On October 5, Mali’s interim president, retired colonel Bah Ndaw, announced his cabinet. As is frequent in West Africa, it is large, with twenty-five members.
It includes civilians from the country’s factions, including the perennially disaffected Tuaregs in the north, civil groups based in the capital, Bamako, and the armed factions that signed a peace agreement in 2015. But the key cabinet posts remain firmly in the hands of the military: defense, security, territorial administration, and national reconciliation. The responsibilities of defense and security are conventional, territorial administration is concerned with local government, while national reconciliation deals with ethnic issues. These ministers, along with the interim president, are active duty or retired army colonels.
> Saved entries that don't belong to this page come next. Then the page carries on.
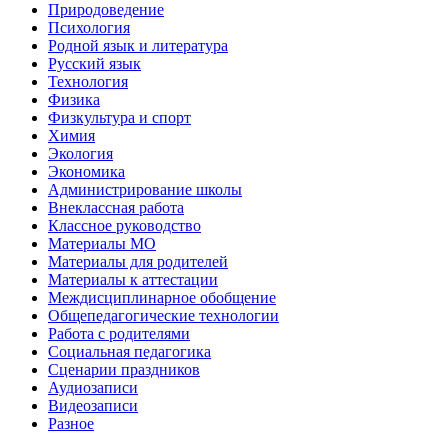
Природоведение
Психология
Родной язык и литература
Русский язык
Технология
Физика
Физкультура и спорт
Химия
Экология
Экономика
Администрирование школы
Внеклассная работа
Классное руководство
Материалы МО
Материалы для родителей
Материалы к аттестации
Междисциплинарное обобщение
Общепедагогические технологии
Работа с родителями
Социальная педагогика
Сценарии праздников
Аудиозаписи
Видеозаписи
Разное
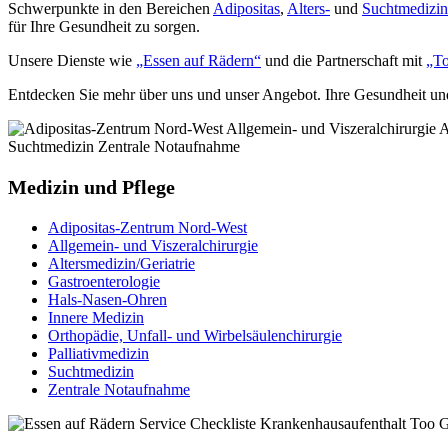
Schwerpunkte in den Bereichen
Adipositas
,
Alters-
und
Suchtmedizin
für Ihre Gesundheit zu sorgen.
Unsere Dienste wie
„Essen auf Rädern“
und die Partnerschaft mit
„T
Entdecken Sie mehr über uns und unser Angebot. Ihre Gesundheit und 
Medizin und Pflege
Adipositas-Zentrum Nord-West
Allgemein- und Viszeralchirurgie
Altersmedizin/Geriatrie
Gastroenterologie
Hals-Nasen-Ohren
Innere Medizin
Orthopädie, Unfall- und Wirbelsäulenchirurgie
Palliativmedizin
Suchtmedizin
Zentrale Notaufnahme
The prime minister, the foreign minister, and the minister of justice are civilians. But, those ministries are relatively weak. It is hard not to see them and the other civilian ministers as largely window-dressing. Mali in effect has a military government.
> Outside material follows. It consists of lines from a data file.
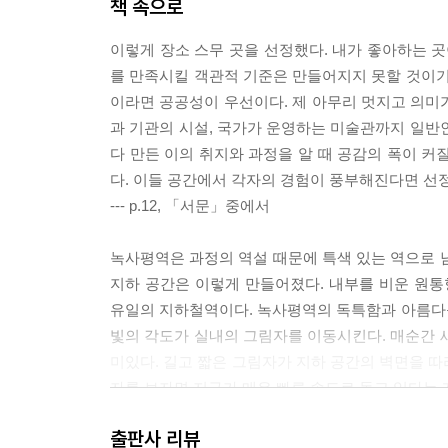
책 속으로
이렇게 장소 스무 곳을 선정했다. 내가 좋아하는 곳
를 만족시킬 객관적 기준은 만들어지지 못할 것이기
이라면 공공성이 우선이다. 제 아무리 멋지고 의미가
과 기관의 시설, 국가가 운영하는 미술관까지 일반
다 만든 이의 취지와 과정을 알 때 공감의 폭이 커
다. 이들 공간에서 각자의 경험이 풍부해진다면 선정
--- p.12, 「서문」중에서
녹사평역은 과정의 역설 때문에 특색 있는 역으로 남
지하 공간은 이렇게 만들어졌다. 내부를 비운 원통형 
유일의 지하철역이다. 녹사평역의 독특함과 아름다
빛의 각도가 실내의 그림자를 이동시킨다. 매순간 
미있다. 길고 짧은 그림자가 지하 공간의 벽면을 따
자를 보자면 지구가 매우 빠른 속도로 돌고 있다는 
--- p.28~29, 「6호선 녹사평역」중에서
출판사 리뷰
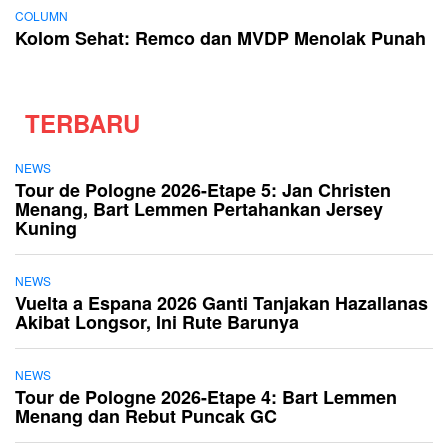
COLUMN
Kolom Sehat: Remco dan MVDP Menolak Punah
TERBARU
NEWS
Tour de Pologne 2026-Etape 5: Jan Christen
Menang, Bart Lemmen Pertahankan Jersey
Kuning
NEWS
Vuelta a Espana 2026 Ganti Tanjakan Hazallanas
Akibat Longsor, Ini Rute Barunya
NEWS
Tour de Pologne 2026-Etape 4: Bart Lemmen
Menang dan Rebut Puncak GC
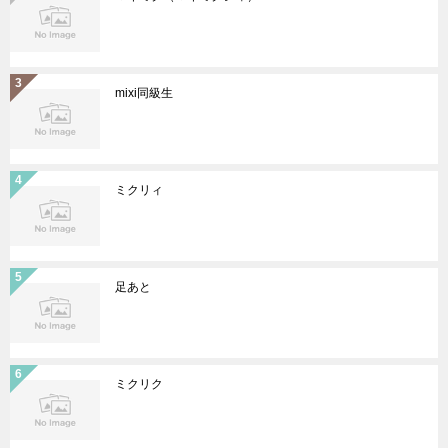
mixi同級生
ミクリィ
足あと
ミクリク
The government has agreed to the demand of the Economic Community of West African States (ECOWAS) for elections, and the restoration of civilian government will take place within eighteen months. Other ECOWAS demands have not been met, and ECOWAS sanctions remain in place. The media describes them as “crippling,” but their actual impact is probably exaggerated. There is, of course, no guarantee that the interim government will agree to leave power after eighteen months. If there is a positive aspect to the Mali cloud, it is that there is, at least, a recognizable government now in place. It remains to be seen what the jihadist radical groups will do now. Presumably, their goal remains unchanged: destruction of the government in Bamako, whether military or civilian.